• Description of the task: Copy each entry precisely as written, and do not carry over the pictures.

Page layout parsing data
────────

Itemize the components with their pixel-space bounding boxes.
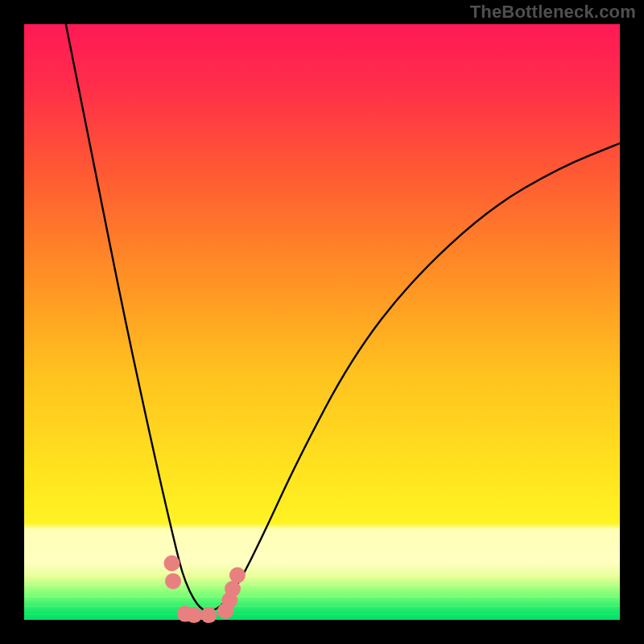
chart-svg	[0, 0, 644, 644]
stripe	[24, 605, 620, 607]
stripe	[24, 572, 620, 573]
attribution-label: TheBottleneck.com	[470, 2, 636, 23]
stripe	[24, 525, 620, 526]
marker-dot	[186, 607, 202, 623]
gradient-background-upper	[24, 24, 620, 523]
stripe	[24, 613, 620, 615]
stripe	[24, 596, 620, 597]
marker-dot	[164, 555, 180, 572]
marker-dot	[229, 568, 246, 584]
plot-area	[24, 24, 620, 623]
marker-dot	[165, 573, 181, 589]
chart-frame: TheBottleneck.com	[0, 0, 644, 644]
marker-dot	[225, 581, 241, 597]
stripe	[24, 584, 620, 586]
marker-dot	[200, 607, 217, 623]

────────

• Answer for the task:
Itemize the components with their pixel-space bounding boxes.
chart-svg	[0, 0, 644, 644]
stripe	[24, 605, 620, 607]
stripe	[24, 572, 620, 573]
attribution-label: TheBottleneck.com	[470, 2, 636, 23]
stripe	[24, 525, 620, 526]
marker-dot	[186, 607, 202, 623]
gradient-background-upper	[24, 24, 620, 523]
stripe	[24, 613, 620, 615]
stripe	[24, 596, 620, 597]
marker-dot	[164, 555, 180, 572]
marker-dot	[229, 568, 246, 584]
plot-area	[24, 24, 620, 623]
marker-dot	[165, 573, 181, 589]
chart-frame: TheBottleneck.com	[0, 0, 644, 644]
marker-dot	[225, 581, 241, 597]
stripe	[24, 584, 620, 586]
marker-dot	[200, 607, 217, 623]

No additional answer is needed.